“We have an anti-politics politics,” says historian Gil Troy. “We love outsiders. We think politicos have sold their souls… We’re always looking for redemption, looking for an outside hero.”
Donald Trump has been the Republican Party’s presumptive nominee for a little over a month, and we’re already seeing signs of trouble with his campaign. Many prominent Republicans have fallen in line behind Trump, but they are left in the awkward position of condemning his statements as un-American and counter to conservative ideals while also defending their support for his bid for the White House. And many in the GOP are concerned about the fact that Trump’s fundraising shortcomings are veering his campaign away from battleground states.
This is a candidacy unlike any we’ve seen during our lifetime. But it’s not unprecedented, according to McGill University professor of history Gil Troy. He wrote a piece for Politico drawing parallels between Trump and President Zachary Taylor titled “How An Outsider President Killed A Party.”
Troy tells Detroit Today host Stephen Henderson that in 1848, there were two major political parties, the Whigs and the Democrats. At that time, the debate over slavery was beginning to reach a fever pitch, creating tension in American society.
He says “Old Rough and Ready” Zachary Taylor had no ties to the Whig party, or politics at all – having never voted in a presidential election before. But he had become a “pop star,” a celebrity, because of his victories as a general in the Mexican-American war. He was also one of the wealthiest Americans, largely because of his inherited slave holdings.
In an effort to win the 1848 election, the Whigs put their platform aside and nominated Taylor. Although he wins the election, the Whigs never recover from the turmoil Taylor’s candidacy caused within the party. The Whigs do not elect another candidate to the White House. Within ten years, the party is defunct, leading to the rise of the new Republican Party.
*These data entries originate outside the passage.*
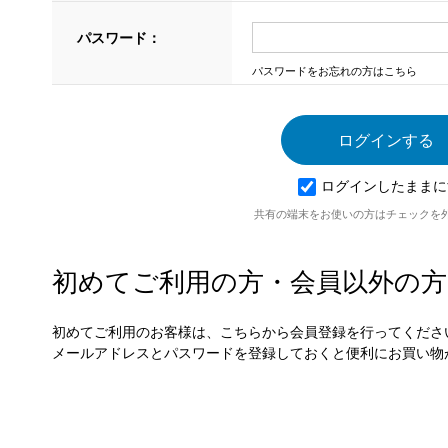
パスワード：
パスワードをお忘れの方はこちら
ログインしたままに
共有の端末をお使いの方はチェックを
初めてご利用の方・会員以外の方
初めてご利用のお客様は、こちらから会員登録を行ってくださ
メールアドレスとパスワードを登録しておくと便利にお買い物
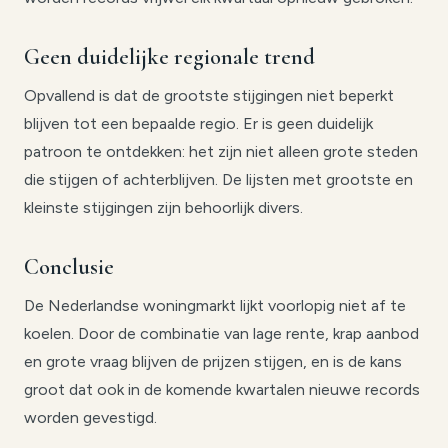
Geen duidelijke regionale trend
Opvallend is dat de grootste stijgingen niet beperkt
blijven tot een bepaalde regio. Er is geen duidelijk
patroon te ontdekken: het zijn niet alleen grote steden
die stijgen of achterblijven. De lijsten met grootste en
kleinste stijgingen zijn behoorlijk divers.
Conclusie
De Nederlandse woningmarkt lijkt voorlopig niet af te
koelen. Door de combinatie van lage rente, krap aanbod
en grote vraag blijven de prijzen stijgen, en is de kans
groot dat ook in de komende kwartalen nieuwe records
worden gevestigd.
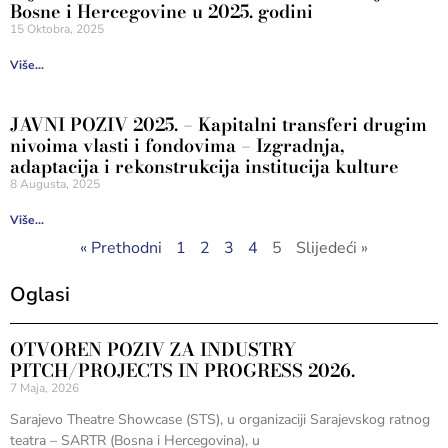
Bosne i Hercegovine u 2025. godini
15 Oktobra, 2025
Više...
JAVNI POZIV 2025. – Kapitalni transferi drugim
nivoima vlasti i fondovima – Izgradnja,
adaptacija i rekonstrukcija institucija kulture
8 Augusta, 2025
Više...
« Prethodni
1
2
3
4
5
Slijedeći »
Oglasi
OTVOREN POZIV ZA INDUSTRY
PITCH/PROJECTS IN PROGRESS 2026.
7 Maja, 2026
Sarajevo Theatre Showcase (STS), u organizaciji Sarajevskog ratnog
teatra – SARTR (Bosna i Hercegovina), u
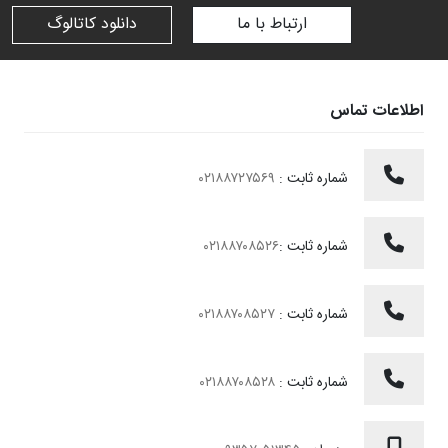
ارتباط با ما
دانلود کاتالوگ
اطلاعات تماس
شماره ثابت :
۰۲۱۸۸۷۲۷۵۶۹
شماره ثابت :
۰۲۱۸۸۷۰۸۵۲۶
شماره ثابت :
۰۲۱۸۸۷۰۸۵۲۷
شماره ثابت :
۰۲۱۸۸۷۰۸۵۲۸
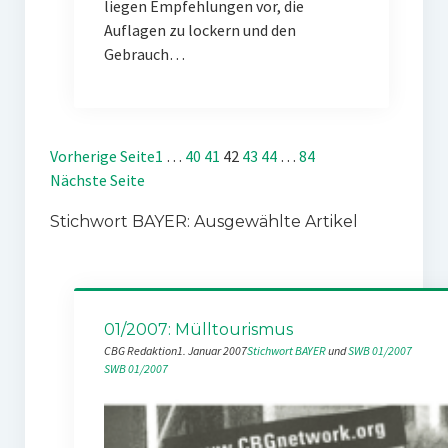
liegen Empfehlungen vor, die
Auflagen zu lockern und den
Gebrauch…
Vorherige Seite
1
…
40
41
42
43
44
…
84
Nächste Seite
Stichwort BAYER: Ausgewählte Artikel
01/2007: Mülltourismus
CBG Redaktion
1. Januar 2007
Stichwort BAYER
 und 
SWB 01/2007
SWB 01/2007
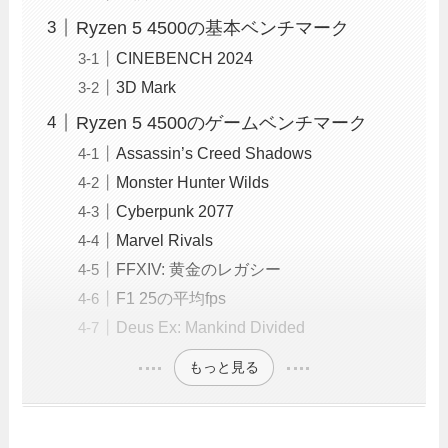
Ryzen 5 4500の基本ベンチマーク
CINEBENCH 2024
3D Mark
Ryzen 5 4500のゲームベンチマーク
Assassin’s Creed Shadows
Monster Hunter Wilds
Cyberpunk 2077
Marvel Rivals
FFXIV: 黄金のレガシー
F1 25の平均fps
Deus Ex: Mankind Divided
もっと見る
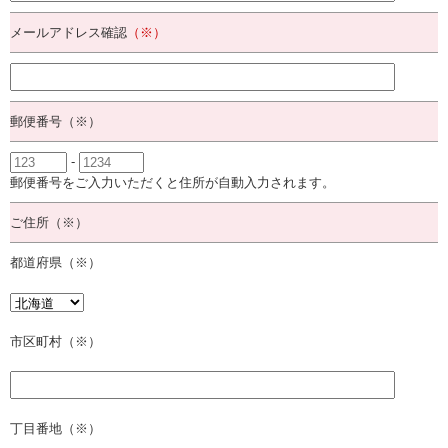
メールアドレス確認
（※）
郵便番号（※）
-
郵便番号をご入力いただくと住所が自動入力されます。
ご住所（※）
都道府県（※）
市区町村（※）
丁目番地（※）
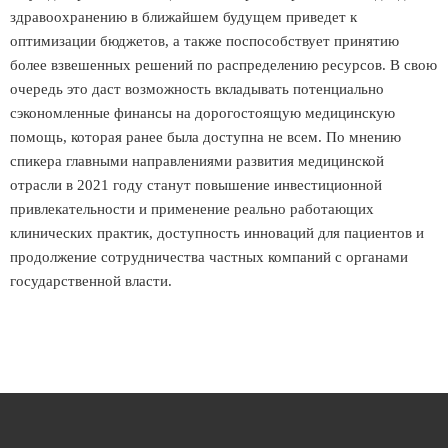
здравоохранению в ближайшем будущем приведет к
оптимизации бюджетов, а также поспособствует принятию
более взвешенных решений по распределению ресурсов. В свою
очередь это даст возможность вкладывать потенциально
сэкономленные финансы на дорогостоящую медицинскую
помощь, которая ранее была доступна не всем. По мнению
спикера главными направлениями развития медицинской
отрасли в 2021 году станут повышение инвестиционной
привлекательности и применение реально работающих
клинических практик, доступность инноваций для пациентов и
продолжение сотрудничества частных компаний с органами
государственной власти.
“The very election has people arguing, why did he win? Did he win as a sort of triumph of the Whig Party or was it simply a takeover?” Troy says. “It gets to a core question in American history when a party is running a candidate; is the candidate the most important thing?…Or is it about a broader sense of principals? And when an outsider comes in and has no deep connection to the party – sound familiar? – and when he beats the rock-ribbed conservatives of his day… then even if he wins, is that a party triumph? Or what does it do to the party?”
“We have an anti-politics politics,” Troy continues. “We love outsiders. We think politicos have sold their souls… We’re always looking for redemption, looking for an outside hero.”
But Troy says, “History, of course, isn’t destiny. But history teaches us lessons. I’m not trying to be predictive, I’m trying to say, what do we learn from it?”
Taylor dies after just 16 months in office, likely due to a food-borne illness. That led to the “disastrous” presidency of Millard Fillmore. Both Taylor and Fillmore are often ranked among the nation’s worst presidents.